The photocopying machine will see its last lease payment in January, with it leaving the premises in June. We will have paid £36,000 over the past five years by the time it goes. The strategy is to continue to lower consumption so that we do not need to replace it at anything like the same cost or specification. We decided to move to a digital platform which means instead of posters we will use the TV screens to advertise the lottery results and other club news as well as the website and social media.


Your club continues to make small gains too, many of these small amounts can lighten the financial mood, so here’s an example. Removing the plastic swizzle sticks has saved us £30 a year, enough to pay for the free juice given to junior players after a team match!


To sum up


As a Council our job is to divert our limited resources to where the members want them. Generally that is to spend less in the clubhouse and more on the course. The more efficiently we can run the clubhouse and members services the quicker these resources reach our greens, tees, bunkers and fairways.
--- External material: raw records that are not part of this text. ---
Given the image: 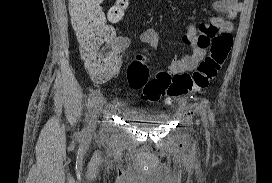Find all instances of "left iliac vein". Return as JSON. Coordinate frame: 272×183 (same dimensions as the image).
I'll return each mask as SVG.
<instances>
[{
    "mask_svg": "<svg viewBox=\"0 0 272 183\" xmlns=\"http://www.w3.org/2000/svg\"><path fill=\"white\" fill-rule=\"evenodd\" d=\"M201 115H202V119H203V120H206L205 114H204V113H201Z\"/></svg>",
    "mask_w": 272,
    "mask_h": 183,
    "instance_id": "4c4485c4",
    "label": "left iliac vein"
}]
</instances>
There are sometimes costs involved in making efficiencies and this year in the plant room and the replacement bulbs we have spent money which both brings us up to date and also drastically lowers our running costs for the next 5-7 years. The savings will manifest in due course but the impact on our cash position is immediate.


Over the year our cash position has been monitored both monthly at the council meetings and weekly by all council members receiving an email with balances and any cash flow implications. We did not need to get an overdraft facility although we did enquire how much it would cost. At the AGM we will confirm what the current bank balance is and how that compares to previous years as the annual accounts will be 3 months old by the AGM January.